Moving object segmentation (MOS) on LiDAR point clouds is crucial for autonomous systems like self-driving vehicles. Previous supervised approaches rely heavily on costly manual annotations, while LiDAR sequences naturally capture temporal motion cues that can be leveraged for self-supervised learning. In this paper, we propose Temporal Overlapping Prediction (TOP), a self-supervised pre-training method that alleviate the labeling burden for MOS. TOP explores the temporal overlapping points that commonly observed by current and adjacent scans, and learns spatiotemporal representations by predicting the occupancy states of temporal overlapping points. Moreover, we utilize current occupancy reconstruction as an auxiliary pre-training objective, which enhances the current structural awareness of the model. We conduct extensive experiments and observe that the conventional metric Intersection-over-Union (IoU) shows strong bias to objects with more scanned points, which might neglect small or distant objects.
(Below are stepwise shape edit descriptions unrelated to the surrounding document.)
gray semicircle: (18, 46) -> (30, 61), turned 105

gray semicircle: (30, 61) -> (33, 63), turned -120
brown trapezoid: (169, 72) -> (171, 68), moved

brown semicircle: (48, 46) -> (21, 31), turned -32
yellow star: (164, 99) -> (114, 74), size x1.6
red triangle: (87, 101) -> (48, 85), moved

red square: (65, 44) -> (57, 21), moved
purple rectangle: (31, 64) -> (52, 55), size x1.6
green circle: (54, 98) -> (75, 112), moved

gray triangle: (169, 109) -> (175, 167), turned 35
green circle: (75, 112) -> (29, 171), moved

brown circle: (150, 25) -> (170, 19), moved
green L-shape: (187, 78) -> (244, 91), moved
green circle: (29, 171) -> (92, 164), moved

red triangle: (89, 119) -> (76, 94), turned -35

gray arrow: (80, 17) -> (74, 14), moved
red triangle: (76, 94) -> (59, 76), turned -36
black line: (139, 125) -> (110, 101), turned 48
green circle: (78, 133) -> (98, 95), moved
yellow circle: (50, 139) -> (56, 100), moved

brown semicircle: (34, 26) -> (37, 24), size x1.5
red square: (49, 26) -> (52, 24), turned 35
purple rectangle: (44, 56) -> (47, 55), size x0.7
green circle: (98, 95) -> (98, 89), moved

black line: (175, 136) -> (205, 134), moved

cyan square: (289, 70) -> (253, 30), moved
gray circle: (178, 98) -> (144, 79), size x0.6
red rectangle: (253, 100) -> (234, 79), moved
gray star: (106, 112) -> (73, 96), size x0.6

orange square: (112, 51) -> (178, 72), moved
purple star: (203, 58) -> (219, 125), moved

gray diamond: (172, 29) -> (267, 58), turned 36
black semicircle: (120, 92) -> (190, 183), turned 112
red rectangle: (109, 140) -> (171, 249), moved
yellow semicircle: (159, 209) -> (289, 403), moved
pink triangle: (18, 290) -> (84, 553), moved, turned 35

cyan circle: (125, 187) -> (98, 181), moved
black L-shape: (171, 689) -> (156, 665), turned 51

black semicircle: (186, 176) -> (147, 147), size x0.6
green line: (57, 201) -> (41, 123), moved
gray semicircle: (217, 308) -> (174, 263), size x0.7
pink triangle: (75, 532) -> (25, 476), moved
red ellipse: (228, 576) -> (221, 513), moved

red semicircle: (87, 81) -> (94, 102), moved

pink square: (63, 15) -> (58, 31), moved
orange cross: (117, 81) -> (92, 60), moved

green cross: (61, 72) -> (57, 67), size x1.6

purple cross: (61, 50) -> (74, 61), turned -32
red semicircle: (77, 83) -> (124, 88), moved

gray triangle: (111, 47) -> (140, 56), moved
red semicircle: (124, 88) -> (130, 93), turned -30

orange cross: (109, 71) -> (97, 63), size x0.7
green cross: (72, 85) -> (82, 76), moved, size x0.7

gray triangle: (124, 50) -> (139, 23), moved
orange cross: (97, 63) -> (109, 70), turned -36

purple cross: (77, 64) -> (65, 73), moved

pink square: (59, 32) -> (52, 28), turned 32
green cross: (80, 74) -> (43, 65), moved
To compensate for this bias, we introduce an additional metric called mIoU_obj to evaluate object-level performance. Experiments on nuScenes and SemanticKITTI show that TOPoutperforms both supervised training-from-scratch baseline and other self-supervised pre-training baselines by up to 28.77% relative improvement, demonstrating strong transferability across LiDAR setups and generalization to other tasks. Code and pre-trained models will be publicly available upon publication.

翻译：激光雷达点云中的运动目标分割（MOS）对于自动驾驶车辆等自主系统至关重要。以往的监督方法严重依赖昂贵的人工标注，而激光雷达序列天然捕获了可用于自监督学习的时间运动线索。本文提出时序重叠预测（TOP），一种自监督预训练方法，以减轻MOS的标注负担。TOP探索当前扫描与相邻扫描通常观测到的时序重叠点，并通过预测时序重叠点的占据状态来学习时空表征。此外，我们利用当前占据重建作为辅助预训练目标，以增强模型对当前结构的感知能力。我们进行了大量实验，观察到传统指标交并比（IoU）对具有更多扫描点的物体表现出强烈偏差，可能忽略小型或遥远物体。为弥补此偏差，我们引入了一个称为mIoU_obj的额外指标来评估物体级性能。在nuScenes和SemanticKITTI数据集上的实验表明，TOP优于监督从头训练基线及其他自监督预训练基线，相对提升高达28.77%，证明了其在激光雷达设置间的强可迁移性及对其他任务的泛化能力。代码与预训练模型将在发表后公开提供。